A while back I had read that you can't do arbitrarily deeply nested
stuff with just a re, and I came up with this (re-less) way:

-find where every opening and closing delimiter is in the text:

#a func like this is in TextTools, but I couldn't find it in the #standard
library...

def findall(text, substring):
    """findall(text, substring) -> slices of text substring occurs in.
    """
    end, slices, size = 0, [], len(substring)
    for piece in string.split(text, substring)[:-1]:
        start = end+len(piece)			    
        end = start+size
        slices.append((start, end))
    return slices

openslices, closeslices = findall(text, '<<'), findall(text, '>>')

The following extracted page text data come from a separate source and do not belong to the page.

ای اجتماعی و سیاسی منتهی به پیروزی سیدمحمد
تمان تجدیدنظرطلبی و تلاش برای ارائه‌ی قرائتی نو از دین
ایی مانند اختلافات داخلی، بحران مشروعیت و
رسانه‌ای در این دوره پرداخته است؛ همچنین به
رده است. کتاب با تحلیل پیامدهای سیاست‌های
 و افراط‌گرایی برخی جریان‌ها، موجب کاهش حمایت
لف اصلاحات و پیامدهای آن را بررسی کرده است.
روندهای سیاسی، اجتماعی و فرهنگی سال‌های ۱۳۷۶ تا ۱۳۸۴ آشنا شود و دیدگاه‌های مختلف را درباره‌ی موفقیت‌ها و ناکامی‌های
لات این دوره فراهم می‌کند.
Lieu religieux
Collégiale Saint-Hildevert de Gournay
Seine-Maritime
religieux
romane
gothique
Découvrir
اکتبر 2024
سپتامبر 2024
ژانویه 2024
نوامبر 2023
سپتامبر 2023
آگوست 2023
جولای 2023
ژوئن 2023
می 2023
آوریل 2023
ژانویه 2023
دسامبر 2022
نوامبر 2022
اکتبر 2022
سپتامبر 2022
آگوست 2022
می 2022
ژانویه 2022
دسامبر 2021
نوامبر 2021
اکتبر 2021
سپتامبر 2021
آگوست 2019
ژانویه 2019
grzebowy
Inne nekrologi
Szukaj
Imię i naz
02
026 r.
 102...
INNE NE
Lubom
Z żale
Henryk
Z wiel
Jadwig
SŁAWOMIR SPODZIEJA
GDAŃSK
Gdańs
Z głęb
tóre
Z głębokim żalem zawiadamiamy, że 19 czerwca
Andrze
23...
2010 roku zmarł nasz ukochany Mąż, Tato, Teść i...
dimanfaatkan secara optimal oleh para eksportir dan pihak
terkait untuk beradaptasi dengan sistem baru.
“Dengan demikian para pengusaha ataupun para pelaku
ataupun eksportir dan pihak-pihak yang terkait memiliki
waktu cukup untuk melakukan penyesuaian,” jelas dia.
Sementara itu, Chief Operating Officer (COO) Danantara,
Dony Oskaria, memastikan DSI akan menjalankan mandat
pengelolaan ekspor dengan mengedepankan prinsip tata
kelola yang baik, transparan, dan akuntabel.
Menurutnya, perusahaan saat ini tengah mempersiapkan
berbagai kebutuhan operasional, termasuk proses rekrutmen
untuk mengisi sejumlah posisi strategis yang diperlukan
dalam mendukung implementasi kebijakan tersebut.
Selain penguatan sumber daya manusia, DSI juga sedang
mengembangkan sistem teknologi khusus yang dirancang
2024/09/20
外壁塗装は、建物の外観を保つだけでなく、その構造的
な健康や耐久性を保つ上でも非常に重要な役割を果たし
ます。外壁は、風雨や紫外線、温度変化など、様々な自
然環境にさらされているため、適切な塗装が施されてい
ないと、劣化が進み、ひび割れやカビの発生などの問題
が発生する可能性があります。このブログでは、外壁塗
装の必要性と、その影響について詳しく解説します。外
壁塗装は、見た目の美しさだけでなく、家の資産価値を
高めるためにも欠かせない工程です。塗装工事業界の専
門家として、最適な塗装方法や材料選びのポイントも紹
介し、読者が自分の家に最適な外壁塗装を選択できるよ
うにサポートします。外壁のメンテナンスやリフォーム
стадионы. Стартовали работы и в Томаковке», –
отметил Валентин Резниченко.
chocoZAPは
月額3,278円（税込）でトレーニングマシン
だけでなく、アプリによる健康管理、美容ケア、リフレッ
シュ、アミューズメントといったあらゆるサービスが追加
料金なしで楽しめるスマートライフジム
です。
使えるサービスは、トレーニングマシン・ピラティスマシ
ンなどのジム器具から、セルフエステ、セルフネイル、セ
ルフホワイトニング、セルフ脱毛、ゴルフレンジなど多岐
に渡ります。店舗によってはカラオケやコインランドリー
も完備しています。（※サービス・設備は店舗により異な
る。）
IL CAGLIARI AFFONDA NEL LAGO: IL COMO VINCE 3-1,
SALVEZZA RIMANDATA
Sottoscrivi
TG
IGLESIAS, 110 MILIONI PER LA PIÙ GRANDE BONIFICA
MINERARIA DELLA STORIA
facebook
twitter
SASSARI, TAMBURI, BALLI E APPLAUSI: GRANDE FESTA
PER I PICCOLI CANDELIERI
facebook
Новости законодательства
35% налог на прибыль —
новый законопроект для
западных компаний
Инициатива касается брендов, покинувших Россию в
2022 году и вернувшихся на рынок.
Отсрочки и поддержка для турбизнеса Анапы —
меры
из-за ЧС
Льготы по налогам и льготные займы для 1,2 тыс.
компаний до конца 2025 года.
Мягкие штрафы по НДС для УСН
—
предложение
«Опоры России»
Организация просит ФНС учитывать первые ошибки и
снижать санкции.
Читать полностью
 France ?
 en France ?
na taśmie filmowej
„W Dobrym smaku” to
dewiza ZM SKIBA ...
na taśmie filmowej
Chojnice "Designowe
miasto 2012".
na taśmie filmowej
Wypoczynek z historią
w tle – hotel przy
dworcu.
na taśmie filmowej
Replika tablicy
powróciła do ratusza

-merge these two lists, and make a dictionary so you can tell if an
 index means open a new tag or close an old one

def merge_n_sort(*klvtupes):
    """merge_n_sort(*klvtupes) -> sortedlist, dict

    Take in a set of 2-ples made of a list of slices and 
    a delimiter and return a sorted list of all left 
    indices and a {left: delimiter} dictionary."""
    indexdict = {}
    for keylist, delimiter in klvtupes:
        for left, right in keylist:
            indexdict[left] = delimiter
    indices = indexdict.keys()
    indices.sort()
    return indices, indexdict

indices, indexdict = merge_n_sort((openslices, '<<'),
                                  (closeslices, '>>'))

-Then you just do something like:

stack, out = (), []
for i in range(len(indices)):

    if indexdict[indices[i]] == '<<':
        ...handle opening the tag and
        stack = tagname, stack  #push...

    else:  #indexdict[indices[i]] == '>>':
        try:
            tagname, stack = stack  #...pop
            ...handle closing the tag
        except ValueError:    #eg: (mismatched)parens)
            pass      
return string.join(out)

(nb: you have to re-write findall if you have escaped stuff
     this is not-very-tested code.)

>I hope there is an easy way that I simply have overlooked 8-) .
>Any suggestions are appreciated. Thank you in advance :) .
>
>Stefan
>-- 
>http://www.python.org/mailman/listinfo/python-list
>
>

hopefully-helpfully y'rs,
Felix